- [Work item] Pictures aside, can you reproduce the records word for word?
── Material for the task ──
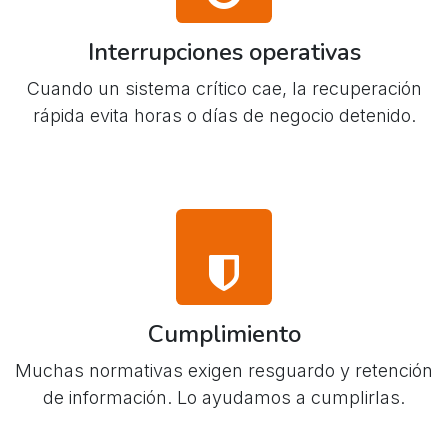
Interrupciones operativas
Cuando un sistema crítico cae, la recuperación
rápida evita horas o días de negocio detenido.
Cumplimiento
Muchas normativas exigen resguardo y retención
de información. Lo ayudamos a cumplirlas.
───
- [Solution for this problem]
Interrupciones operativas
Cuando un sistema crítico cae, la recuperación
rápida evita horas o días de negocio detenido.
Cumplimiento
Muchas normativas exigen resguardo y retención
de información. Lo ayudamos a cumplirlas.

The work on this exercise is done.